Dans l’univers où évolue le vampire Navarre, les créatures surnaturelles existent dans l’ombre de l’humanité, certaines réfugiées dans des réalités parallèles. Elfes, ogres et démons ne sont pas que des légendes, même si l’urbanisation du XXe siècle a considérablement réduit leur territoire. Après avoir été victime d’une tournante, Yasmin découvrira les mystères que recèlent les sous-sols de sa cité en fuyant au hasard. Alors qu’elle vient d’arriver, Selima, qui peine à trouver sa place dans sa vie de couple après son mariage avec Abde, se sent attirée par le monument qui trône au cœur de son quartier.

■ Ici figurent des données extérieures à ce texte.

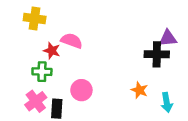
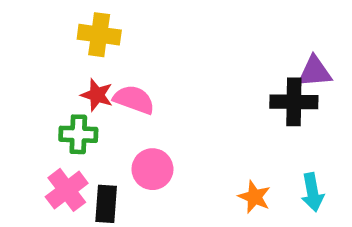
yellow cross: (35, 19) -> (99, 35), moved
pink semicircle: (72, 41) -> (134, 100), moved
orange star: (139, 90) -> (254, 197), moved

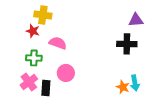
purple triangle: (315, 72) -> (136, 20), moved
red star: (97, 95) -> (33, 31), moved
orange star: (254, 197) -> (123, 87), moved

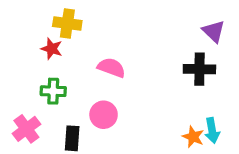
purple triangle: (136, 20) -> (214, 31), turned 49
pink semicircle: (58, 43) -> (111, 68), moved
pink cross: (29, 82) -> (26, 129), moved

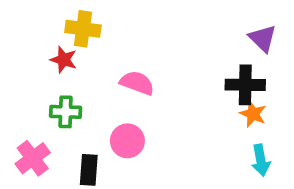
orange star: (193, 137) -> (253, 114), moved

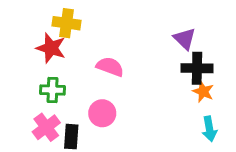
purple triangle: (263, 38) -> (185, 39), moved
red star: (64, 60) -> (51, 48), size x1.4
pink cross: (33, 158) -> (46, 127), moved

Toutes les nouvelles qui composent Eschatologie du Vampire appartiennent au cycle de Navarre, et ont été publiées au fil des années par l’autrice, dans des anthologies comme celles des Imaginales. Isolées, ces récits ouvrent des fenêtres vers l’univers d’urban fantasy de Jeanne-A Debats, dont Métaphysique du Vampire et la série du Testament sont les fragments les plus notables. Mis bouts à bouts, ils forment un roman fix-up cohérent, qui traverse des centaines d’années. Certaines ne trouvent leur justification qu’au regard d’autres textes placés plus loin dans le livre (c’est le cas de « Mosquito Toast » qui commence le recueil, et de « Gilles au bûcher », qui le termine). Entre, la trame principale démarre quelques mois (années ?) avant l’histoire de Testament, Navarre rentrera de son côté dans la danse après la fin de la trilogie et ses répercussions. Si j’avais déjà lu une partie de ces nouvelles, j’avoue ne rien avoir vu venir. Et c’est d’autant plus remarquable de découvrir que chacun de ces textes a un but dans un tout plus vaste.

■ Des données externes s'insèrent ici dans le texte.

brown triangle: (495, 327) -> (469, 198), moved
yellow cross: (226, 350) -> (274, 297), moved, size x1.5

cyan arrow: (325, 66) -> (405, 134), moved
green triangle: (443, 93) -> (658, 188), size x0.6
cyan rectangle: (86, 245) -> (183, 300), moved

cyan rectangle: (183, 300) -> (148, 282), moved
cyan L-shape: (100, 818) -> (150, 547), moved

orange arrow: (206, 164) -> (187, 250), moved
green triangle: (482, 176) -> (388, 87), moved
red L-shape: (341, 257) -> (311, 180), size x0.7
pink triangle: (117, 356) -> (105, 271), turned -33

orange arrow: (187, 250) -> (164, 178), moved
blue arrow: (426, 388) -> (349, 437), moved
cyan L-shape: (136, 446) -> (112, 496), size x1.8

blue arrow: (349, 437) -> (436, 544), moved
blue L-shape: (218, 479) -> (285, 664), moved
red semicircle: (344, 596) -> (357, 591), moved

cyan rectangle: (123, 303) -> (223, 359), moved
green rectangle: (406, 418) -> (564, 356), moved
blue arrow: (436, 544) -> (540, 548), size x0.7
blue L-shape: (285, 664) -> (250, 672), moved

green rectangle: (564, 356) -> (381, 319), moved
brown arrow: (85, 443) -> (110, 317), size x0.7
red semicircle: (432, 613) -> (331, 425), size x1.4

A l’image de la série Testament, l’autrice montre sa connaissance de la banlieue parisienne, qu’il s’agisse de ses spécificités architecturales (le monument de Drancy) comme de l’envers du décor. De quoi ancrer dans le réel son récit et aborder ce faisant des thèmes tels que la place des femmes dans les cités, les mariages arrangés, l’homosexualité… Mais Jeanne-A Debats s’amuse tout autant avec les genres littéraires, le premier texte étant typé western quand le dernier bascule dans le post-apo.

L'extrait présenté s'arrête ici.